Itaca – Zacinto

DOMENICA 24 LUGLIO 2011 Gran vento da Ovest Nord Ovest poi passato a Ponente, anche più di 25 nodi, grande navigazione sopra i 7, oggi si vola tra due poeti e una barca che ha sempre più il suo perché. Arina chi era costei? Una fanciulla greca, credo. Ma questa è già un’altra storia, che arriverà alla fine di questa grande galoppata verso la terra di Ugo, who’s Ugo? Ma Foscolo, e chi altro! Ma questo è stato un altro gioco finito in fortezza, quella grande testuggine coperta di pini che non si vede dal mare maraggiungiamo dopo un pomeriggio di vagabondaggio in una città moderna e anonima, rinata (male) dopo il terremoto del 1953.

 

E per fortuna che una statua piangente e una ragazza adorante ci liberano dal gusto sadico che qui, come in Italia, nessuno conosca quel giovane poeta nato veneziano e morto non ancora italiano.

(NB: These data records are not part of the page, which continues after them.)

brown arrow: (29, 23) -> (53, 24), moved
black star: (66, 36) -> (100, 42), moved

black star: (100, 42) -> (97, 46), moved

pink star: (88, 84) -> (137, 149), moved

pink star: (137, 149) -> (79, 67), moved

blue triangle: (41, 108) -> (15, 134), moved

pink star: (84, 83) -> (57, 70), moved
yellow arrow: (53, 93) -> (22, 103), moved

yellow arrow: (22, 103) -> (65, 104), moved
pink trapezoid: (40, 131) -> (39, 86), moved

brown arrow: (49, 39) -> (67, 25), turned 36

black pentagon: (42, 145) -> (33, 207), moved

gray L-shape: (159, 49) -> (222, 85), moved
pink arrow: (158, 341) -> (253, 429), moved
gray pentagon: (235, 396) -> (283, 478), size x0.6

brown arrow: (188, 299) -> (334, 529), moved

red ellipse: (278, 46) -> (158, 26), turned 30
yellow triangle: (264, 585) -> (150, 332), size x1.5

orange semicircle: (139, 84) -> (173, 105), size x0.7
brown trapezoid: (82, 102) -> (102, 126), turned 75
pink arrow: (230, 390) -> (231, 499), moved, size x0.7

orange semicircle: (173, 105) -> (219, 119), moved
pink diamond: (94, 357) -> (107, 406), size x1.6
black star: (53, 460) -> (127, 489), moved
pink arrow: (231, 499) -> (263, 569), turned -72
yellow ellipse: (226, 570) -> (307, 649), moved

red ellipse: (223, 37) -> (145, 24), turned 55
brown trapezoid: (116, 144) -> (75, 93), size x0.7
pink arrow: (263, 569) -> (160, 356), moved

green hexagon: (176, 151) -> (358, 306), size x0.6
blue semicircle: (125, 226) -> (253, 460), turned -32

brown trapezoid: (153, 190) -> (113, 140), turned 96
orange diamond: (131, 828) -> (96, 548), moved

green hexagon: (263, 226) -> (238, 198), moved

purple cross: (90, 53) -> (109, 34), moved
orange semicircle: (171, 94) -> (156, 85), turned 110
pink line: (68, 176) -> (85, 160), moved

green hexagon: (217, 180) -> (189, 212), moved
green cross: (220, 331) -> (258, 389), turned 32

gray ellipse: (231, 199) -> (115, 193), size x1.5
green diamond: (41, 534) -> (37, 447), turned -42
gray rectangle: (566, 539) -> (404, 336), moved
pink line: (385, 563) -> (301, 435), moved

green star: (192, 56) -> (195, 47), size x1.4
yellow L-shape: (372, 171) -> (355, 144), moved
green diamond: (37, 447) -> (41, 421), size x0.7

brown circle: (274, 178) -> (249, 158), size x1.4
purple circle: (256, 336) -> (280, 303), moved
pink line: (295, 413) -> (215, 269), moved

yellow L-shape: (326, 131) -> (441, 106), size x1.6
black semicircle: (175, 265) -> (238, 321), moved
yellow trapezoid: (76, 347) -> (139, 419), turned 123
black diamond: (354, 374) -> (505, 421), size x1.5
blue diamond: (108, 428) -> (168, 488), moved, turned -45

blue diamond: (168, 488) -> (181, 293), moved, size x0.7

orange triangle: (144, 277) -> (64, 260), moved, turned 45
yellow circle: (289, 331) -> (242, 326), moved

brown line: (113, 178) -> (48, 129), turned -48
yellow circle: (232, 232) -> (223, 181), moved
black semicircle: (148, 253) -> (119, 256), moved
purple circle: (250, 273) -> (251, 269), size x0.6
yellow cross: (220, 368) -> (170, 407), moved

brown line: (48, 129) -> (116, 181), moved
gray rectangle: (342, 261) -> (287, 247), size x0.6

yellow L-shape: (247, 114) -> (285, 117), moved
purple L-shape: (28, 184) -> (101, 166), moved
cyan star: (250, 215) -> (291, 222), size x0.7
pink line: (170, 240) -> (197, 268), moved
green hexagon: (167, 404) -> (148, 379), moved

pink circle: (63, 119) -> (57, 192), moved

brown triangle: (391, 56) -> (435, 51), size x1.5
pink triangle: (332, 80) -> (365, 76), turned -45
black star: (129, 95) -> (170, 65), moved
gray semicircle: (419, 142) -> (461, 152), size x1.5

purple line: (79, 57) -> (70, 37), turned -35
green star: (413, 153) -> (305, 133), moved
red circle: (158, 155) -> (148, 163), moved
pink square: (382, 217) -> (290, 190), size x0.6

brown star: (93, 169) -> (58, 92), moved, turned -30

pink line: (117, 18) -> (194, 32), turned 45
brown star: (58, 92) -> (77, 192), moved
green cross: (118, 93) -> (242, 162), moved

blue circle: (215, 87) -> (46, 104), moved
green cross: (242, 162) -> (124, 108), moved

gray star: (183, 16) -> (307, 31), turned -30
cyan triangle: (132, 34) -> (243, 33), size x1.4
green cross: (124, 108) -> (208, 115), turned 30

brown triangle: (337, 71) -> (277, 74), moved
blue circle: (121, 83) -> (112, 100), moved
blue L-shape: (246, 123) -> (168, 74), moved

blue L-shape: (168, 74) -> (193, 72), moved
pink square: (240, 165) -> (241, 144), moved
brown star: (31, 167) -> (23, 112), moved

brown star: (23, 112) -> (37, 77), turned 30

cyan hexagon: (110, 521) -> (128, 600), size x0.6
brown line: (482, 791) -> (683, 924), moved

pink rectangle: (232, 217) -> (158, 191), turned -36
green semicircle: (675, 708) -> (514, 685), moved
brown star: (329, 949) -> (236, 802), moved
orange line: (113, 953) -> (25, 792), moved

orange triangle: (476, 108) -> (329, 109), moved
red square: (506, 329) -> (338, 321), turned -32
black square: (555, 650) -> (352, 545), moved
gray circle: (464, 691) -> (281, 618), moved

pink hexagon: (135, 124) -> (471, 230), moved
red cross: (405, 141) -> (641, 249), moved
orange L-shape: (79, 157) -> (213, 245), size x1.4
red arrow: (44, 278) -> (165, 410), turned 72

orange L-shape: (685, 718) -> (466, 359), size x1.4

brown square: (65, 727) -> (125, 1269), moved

La fortezza invece è una scoperta, anche perché ci sono entrato scavalcando dalla parte della parete di tufo a strapiombo. E’ grande, irta, poderosa, come quelle gemelle di Corfù e di Nauplia, solo che in maniera stupefacente non si vede, non disegna la montagna che domina la baia e la città. Eppure sono alte le sue mura, e, soprattutto, chiuse. Anche se un leone rampante ne disgna il bastione che protegge la porta. Dentro, i resti di altri eserciti: britannici, tedeschi, punteggiano il pianoro. Il problema è scendere a valle. All’andata ci siamo arrangiati come signori del XIX secolo, in carrozza. Ma lo sciopero dei taxi – da giorni bloccano passaggi e strade di mezza grecia – ci obbliga a cendere a piedi. Pido si rilella: possiamo mangiare qui. Ma come? In questi ristoranti da turisti? No, lo blocco, si va a piedi. Mugugna, ma s’adegua, trenta metri dietro e 20 kg di attrezzatura video in spalla: “Io mi lamento ma non mollo”. Un duro dal cuore tenero. Tre chilomeri abbiamo fatto, per fortuna in discesa, prima di ritrovare barca, uova sode, porto e viaggio.